Naquela época, havia muitos internacionalistas que não eram politizados de forma alguma. Muitos deles eram ex-soldados ou mercenários. Como eu disse antes, naquela época as YPG estavam a aceitar quem quer que quisesse juntar-se à luta. Isto causou muitos problemas, no sentido em que as YPG estão a lutar por uma revolução. Representam um ideal, princípios e uma moral. Muitos internacionalistas nessa época não conseguiam seguir as regras básicas de respeito relacionadas à cultura de Rojava. E havia muitas contradições entre revolucionários e pessoas devotas à guerra, de origem militar imperialista. Por exemplo, nas YPG é proibido beber álcool ou tomar qualquer tipo de droga. Esta regra simples, muito pertinente em situação de guerra, causou muitos problemas entre ex-soldados e mercenários. Com o tempo, as YPG mudaram o seu processo de aceitação de pessoas. E agora há menos problemas relacionados com esta questão. Fora deste problema, estávamos também a tentar desenvolver Hevalti [camaradagem] entre nós. Hevalti é uma parte importante da revolução no Curdistão. Entre os grupos é uma característica muito impressionante, esforcei-me muito para me enquadrar neste princípio e ajudou-me a desenvolver a minha própria personalidade.
O que é que te trouxe a Rojava?
Na verdade, eu queria cumprir uma espécie de dever enquanto revolucionário, defender as revoluções era para mim naquela época o meu dever histórico. Tal como aqueles que resistiram ao fascismo ou participaram em revoluções longe das suas terras. Senti que era a minha vez de ser corajoso o suficiente para proteger esta esperança que crescia no Médio Oriente.

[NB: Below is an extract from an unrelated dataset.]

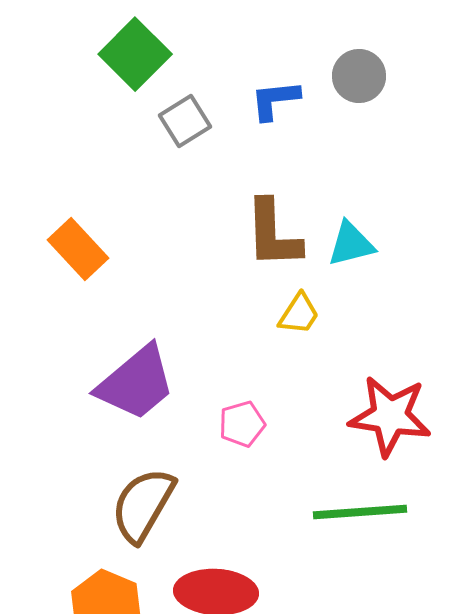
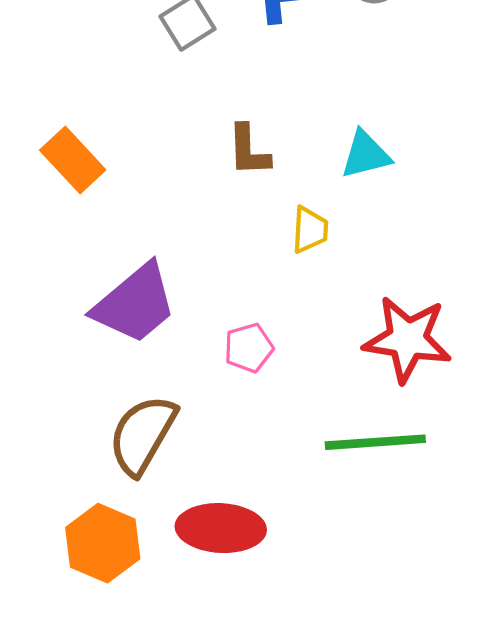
brown L-shape: (273, 234) -> (249, 150), moved, size x0.7
yellow trapezoid: (299, 314) -> (310, 230), turned -30

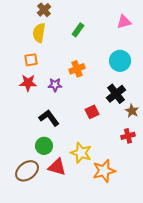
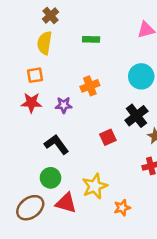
green rectangle: (78, 30) -> (91, 39), turned 56
yellow star: (81, 153) -> (95, 186), turned 30
orange star: (104, 171) -> (122, 208), size x0.6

Sabendo o que sabes agora, terias mudado alguma coisa ao ir para Rojava?
Sim, a minha abordagem, como eu disse antes. Eu pensava que estaria lá a ajudar. Na verdade, a revolução de Rojava deu-me muito mais do que eu alguma vez poderia dar a ela. No sentido em que se eu tivesse chegado diretamente com a mentalidade pronta para aprender, isso teria facilitado as coisas para mim e para o processo de desenvolvimento da minha personalidade revolucionária.
Quais seriam os teus conselhos para quem se quer envolver? E para quem quer honrar o sacrifício daqueles que se tornaram mártires?
Em primeiro lugar, informem-se sobre a situação e sobre a história da resistência moderna curda. Aprendam sobre a história do PKK e sobre as estruturas autónomas na Síria. Leiam sobre Abdullah Öcalan e leiam os seus livros.
Para quem se quiser envolver, pode acompanhar e participar nas diferentes campanhas: Riseup4Rojava, WomenDefendRojava. Sigam-nos e participem nas suas chamadas de acção. Podem também entrar em contacto com a Revista Legerin, lê-la, imprimi-la e espalhá-la.
Para informações, alguns sites estão disponíveis em inglês, como a ANF news, a Hawar news e a Nuçe Ciwan.
No instagram também podem encontrar muitas contas vinculadas ao movimento, como @young_internationalist_women @antifa_enternasyonal @ypgint etc.
Para homenagear os mártires da revolução é importante que companheiros de todas as partes do mundo tomem a iniciativa de organizar comemorações. Fazendo isto, podem também entrar em contacto com a comuna internacionalista, que poderá enviar as informações às famílias dos mártires.